My second answer, which probably isn't what you're looking for, but just in case it is:
I just realized that you might be looking for a mathematically rigorous proof that the entropy of the thermal distribution:
$$ H_\beta = - \sum_i p_i \log p_i \ \ \ \ \mathrm{where} \ \ \ \ p_i = e^{-\beta E_i}/Z $$
is increasing in temperature $T = \beta^{-1}$. Here's a sketch of one.
Lemma 1
For a given average energy $E_\mathrm{ave} = \sum_i p_i E_i$, the thermal distribution with energy $E_\mathrm{ave}$ maximizes the entropy over all distributions with that energy.
Proof sketch:
Use Lagrange multipliers.
Lemma 2
For the thermal distribution at any energy $E_\mathrm{ave}$ with $0 < \beta < \infty$, you can find a probability distribution with slightly higher average energy $E_\mathrm{ave}+\,\epsilon$ and greater entropy.
Proof sketch:
Find two energies $E_j < E_k$ and move some probability mass from $p_j$ to $p_k$.
Lemma 3
When we increase the temperature $\beta^{-1}$, we increase the average energy.
Proof sketch:
Show that for any two positive temperatures $\beta^{-1} < {\tilde{\beta}}^{-1}$, there is an energy $E_m$ such that in the thermal distributions, if $E_i < E_m$, then $p_i > \tilde{p}_i$ and if $E_i>E_m$, then $p_i < \tilde{p}_i$.

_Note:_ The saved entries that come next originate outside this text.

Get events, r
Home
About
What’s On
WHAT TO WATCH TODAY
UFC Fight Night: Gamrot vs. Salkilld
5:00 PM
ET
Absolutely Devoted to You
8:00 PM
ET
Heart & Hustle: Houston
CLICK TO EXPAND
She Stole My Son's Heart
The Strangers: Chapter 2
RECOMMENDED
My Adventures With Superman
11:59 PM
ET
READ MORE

This can be shown by straightforward calculation.
Now we can prove the theorem. Start with average energy $E_1$. By Lemma 2, we can increase the average energy to $E_2 = E_1+\epsilon\,$ and find a distribution with higher energy. But the thermal distribution at average energy $E_2$ has higher entropy than this distribution by Lemma 1. Thus, we've increased both the energy and the energy of the thermal distribution. But by Lemma 3, the thermal distribution at average energy $E_2$ also has higher temperature.